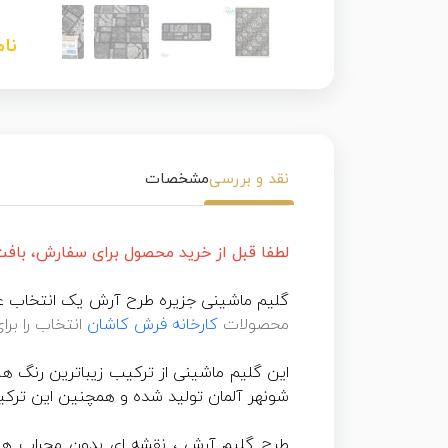
نا
نقد و بررسی
مشخصات
لطفا قبل از خرید محصول برای سفارش، بافت سا
گلیم ماشینی جزیره طرح آرش یک انتخاب عال
محصولات
کارخانه فرش کاشان
انتخاب را برا
این گلیم ماشینی از ترکیب زیباترین رنگ ها
شونهر آلمان تولید شده و همچنین این تر
طرح گلیم آرش ، نقشه ای بدون محراب های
+-------+
Among the records above, find the lines that contain "انتخاب" and copy every one.

گلیم ماشینی جزیره طرح آرش یک انتخاب عال
انتخاب را برا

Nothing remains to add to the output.